I was young and I found almost everything she did fascinating. Several long cane poles leaned against the front porch and she always had a coffee can of worms at the ready. She loved to fish. I can picture her ambling down the gravel lane toward the creek with her cane pole in one hand and her worm can in the other. Her old dog went along to keep the snakes away. He occasionally showed up with his head swollen from an encounter with a water moccasin. She would never allow you to fish with her if you were wearing light colored clothing. It scared the fish. She carried a folding knife to repair her line, and stab turtles who were stealing her bait. “I neigh stobbed me a turkle” she’d say.
Sometimes she asked me to stay the night with her, but I was afraid. My cousins said the house was haunted because my great grandpa Jack had died there.
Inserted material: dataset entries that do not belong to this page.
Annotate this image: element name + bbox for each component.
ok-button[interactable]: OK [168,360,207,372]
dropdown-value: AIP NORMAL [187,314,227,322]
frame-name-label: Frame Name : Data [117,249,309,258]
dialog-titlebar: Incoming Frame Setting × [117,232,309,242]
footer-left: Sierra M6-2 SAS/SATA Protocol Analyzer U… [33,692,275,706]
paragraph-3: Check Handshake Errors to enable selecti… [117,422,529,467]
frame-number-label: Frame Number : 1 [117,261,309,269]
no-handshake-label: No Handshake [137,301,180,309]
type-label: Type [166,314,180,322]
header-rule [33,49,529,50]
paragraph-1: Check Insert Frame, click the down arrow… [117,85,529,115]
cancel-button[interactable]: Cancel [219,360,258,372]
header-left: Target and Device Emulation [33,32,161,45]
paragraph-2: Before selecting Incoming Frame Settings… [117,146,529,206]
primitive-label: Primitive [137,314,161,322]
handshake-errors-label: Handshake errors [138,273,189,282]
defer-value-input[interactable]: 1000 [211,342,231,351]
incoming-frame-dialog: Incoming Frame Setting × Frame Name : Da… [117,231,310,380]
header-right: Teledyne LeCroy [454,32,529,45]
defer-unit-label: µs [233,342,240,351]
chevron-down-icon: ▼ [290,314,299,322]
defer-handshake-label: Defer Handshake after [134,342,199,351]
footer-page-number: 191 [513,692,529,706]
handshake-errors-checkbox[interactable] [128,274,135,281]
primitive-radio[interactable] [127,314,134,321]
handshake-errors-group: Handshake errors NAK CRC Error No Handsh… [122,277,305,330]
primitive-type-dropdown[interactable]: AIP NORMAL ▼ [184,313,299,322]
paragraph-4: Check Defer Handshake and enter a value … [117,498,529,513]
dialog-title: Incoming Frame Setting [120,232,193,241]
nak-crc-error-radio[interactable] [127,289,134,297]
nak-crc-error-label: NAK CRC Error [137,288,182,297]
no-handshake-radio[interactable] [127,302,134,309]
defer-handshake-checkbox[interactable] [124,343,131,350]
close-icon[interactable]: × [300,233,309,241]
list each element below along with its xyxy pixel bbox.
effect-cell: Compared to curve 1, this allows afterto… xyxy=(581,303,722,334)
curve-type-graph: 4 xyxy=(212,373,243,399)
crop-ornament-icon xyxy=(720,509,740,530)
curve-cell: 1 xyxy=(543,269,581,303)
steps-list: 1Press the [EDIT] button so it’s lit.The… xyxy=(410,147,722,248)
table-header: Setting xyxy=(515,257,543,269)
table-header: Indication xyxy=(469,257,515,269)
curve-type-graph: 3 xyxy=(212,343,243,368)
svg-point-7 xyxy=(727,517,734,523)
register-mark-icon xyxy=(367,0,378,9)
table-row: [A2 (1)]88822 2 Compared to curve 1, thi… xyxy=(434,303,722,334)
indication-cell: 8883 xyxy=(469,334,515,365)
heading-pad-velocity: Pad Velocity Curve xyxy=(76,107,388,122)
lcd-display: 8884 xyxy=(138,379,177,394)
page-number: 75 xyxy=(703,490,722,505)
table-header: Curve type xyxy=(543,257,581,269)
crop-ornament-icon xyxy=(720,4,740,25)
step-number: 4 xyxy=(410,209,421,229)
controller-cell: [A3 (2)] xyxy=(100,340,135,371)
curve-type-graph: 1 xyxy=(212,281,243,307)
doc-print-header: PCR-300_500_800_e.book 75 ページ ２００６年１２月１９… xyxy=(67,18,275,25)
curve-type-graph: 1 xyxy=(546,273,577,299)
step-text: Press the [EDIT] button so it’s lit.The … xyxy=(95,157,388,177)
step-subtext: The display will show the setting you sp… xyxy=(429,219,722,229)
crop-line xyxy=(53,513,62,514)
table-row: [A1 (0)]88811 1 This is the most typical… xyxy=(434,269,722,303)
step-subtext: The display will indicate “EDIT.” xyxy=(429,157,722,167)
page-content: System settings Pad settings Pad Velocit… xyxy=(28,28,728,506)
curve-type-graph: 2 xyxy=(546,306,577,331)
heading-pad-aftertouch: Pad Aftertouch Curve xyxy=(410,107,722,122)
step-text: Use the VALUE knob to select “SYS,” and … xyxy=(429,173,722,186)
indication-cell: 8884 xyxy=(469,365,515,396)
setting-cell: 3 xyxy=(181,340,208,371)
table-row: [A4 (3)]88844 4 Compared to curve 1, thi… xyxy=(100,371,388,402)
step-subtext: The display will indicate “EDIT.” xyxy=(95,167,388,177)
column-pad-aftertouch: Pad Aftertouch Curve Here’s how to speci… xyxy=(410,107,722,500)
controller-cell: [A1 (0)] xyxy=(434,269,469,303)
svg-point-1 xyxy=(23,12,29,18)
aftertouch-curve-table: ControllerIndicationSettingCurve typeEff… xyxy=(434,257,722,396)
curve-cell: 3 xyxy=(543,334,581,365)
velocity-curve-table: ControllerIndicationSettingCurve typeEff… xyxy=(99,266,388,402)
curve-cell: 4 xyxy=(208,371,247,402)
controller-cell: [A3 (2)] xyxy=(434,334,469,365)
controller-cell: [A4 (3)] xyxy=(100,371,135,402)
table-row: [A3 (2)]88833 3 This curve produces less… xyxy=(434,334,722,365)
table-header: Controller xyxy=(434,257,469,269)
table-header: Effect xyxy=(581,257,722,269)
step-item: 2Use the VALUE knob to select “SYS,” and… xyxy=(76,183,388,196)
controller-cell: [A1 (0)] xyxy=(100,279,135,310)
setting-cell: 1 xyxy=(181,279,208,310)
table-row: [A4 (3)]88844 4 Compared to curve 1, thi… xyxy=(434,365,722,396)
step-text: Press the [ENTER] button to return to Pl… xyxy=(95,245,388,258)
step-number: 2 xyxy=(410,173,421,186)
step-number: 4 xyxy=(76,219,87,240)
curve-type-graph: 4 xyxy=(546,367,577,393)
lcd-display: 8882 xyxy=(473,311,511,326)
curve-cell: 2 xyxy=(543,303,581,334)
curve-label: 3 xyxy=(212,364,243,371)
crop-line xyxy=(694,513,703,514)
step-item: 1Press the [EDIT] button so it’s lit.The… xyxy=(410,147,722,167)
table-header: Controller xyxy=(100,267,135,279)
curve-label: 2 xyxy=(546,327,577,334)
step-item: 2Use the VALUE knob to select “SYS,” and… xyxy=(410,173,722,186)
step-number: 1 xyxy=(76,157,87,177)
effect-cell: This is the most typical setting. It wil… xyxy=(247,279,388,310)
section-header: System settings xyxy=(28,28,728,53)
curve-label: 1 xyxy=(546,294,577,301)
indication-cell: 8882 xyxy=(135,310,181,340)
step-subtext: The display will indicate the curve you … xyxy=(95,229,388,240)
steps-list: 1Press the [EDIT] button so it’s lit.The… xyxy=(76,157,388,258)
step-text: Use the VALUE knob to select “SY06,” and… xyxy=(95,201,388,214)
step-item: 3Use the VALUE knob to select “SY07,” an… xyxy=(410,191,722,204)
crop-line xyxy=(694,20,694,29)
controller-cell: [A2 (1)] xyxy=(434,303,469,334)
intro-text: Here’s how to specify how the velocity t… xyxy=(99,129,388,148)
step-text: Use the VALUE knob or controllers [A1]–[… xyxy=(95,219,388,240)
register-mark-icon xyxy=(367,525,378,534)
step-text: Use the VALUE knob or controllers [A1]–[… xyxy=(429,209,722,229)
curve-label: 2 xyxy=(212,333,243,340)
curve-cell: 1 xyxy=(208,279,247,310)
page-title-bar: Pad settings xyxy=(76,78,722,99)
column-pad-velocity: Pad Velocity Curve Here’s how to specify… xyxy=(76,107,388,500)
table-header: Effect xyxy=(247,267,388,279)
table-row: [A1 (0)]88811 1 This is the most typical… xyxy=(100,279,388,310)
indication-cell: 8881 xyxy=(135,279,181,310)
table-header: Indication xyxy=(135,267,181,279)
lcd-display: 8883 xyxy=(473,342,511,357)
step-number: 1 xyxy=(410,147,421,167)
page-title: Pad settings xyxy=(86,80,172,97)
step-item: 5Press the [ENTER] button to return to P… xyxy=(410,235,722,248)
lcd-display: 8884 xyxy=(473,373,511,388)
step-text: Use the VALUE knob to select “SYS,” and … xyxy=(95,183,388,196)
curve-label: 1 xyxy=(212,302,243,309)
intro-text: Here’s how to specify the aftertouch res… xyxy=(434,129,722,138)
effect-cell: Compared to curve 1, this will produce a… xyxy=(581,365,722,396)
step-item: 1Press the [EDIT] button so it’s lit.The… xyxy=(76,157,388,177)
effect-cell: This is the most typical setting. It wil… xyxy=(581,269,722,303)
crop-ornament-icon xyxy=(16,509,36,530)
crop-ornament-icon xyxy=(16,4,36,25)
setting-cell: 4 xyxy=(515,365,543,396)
I always went back to my grandmother’s house, which was just down the lane, when the sun went down. Granny Tish was from a large family, and when she was fifteen, Jack (my great grandfather) was courting her older sister, Mandy. When he came to ask Mandy to marry him, she turned him down. Tish knew she would and had climbed a tree near the walk leading to their house. As Jack walked dejectedly away from the house, Tish dropped down onto the walk in front of him and said, “If Mandy won’t have you I will.”
I was in grammar school and learning to read and write. Granny Tish did not have much formal education. She would labor over the grocery list before the delivery man came. I was comforted that someone had as much trouble writing as I did. She died when I was fairly young, but I’ve always had fond memories of my visits with her.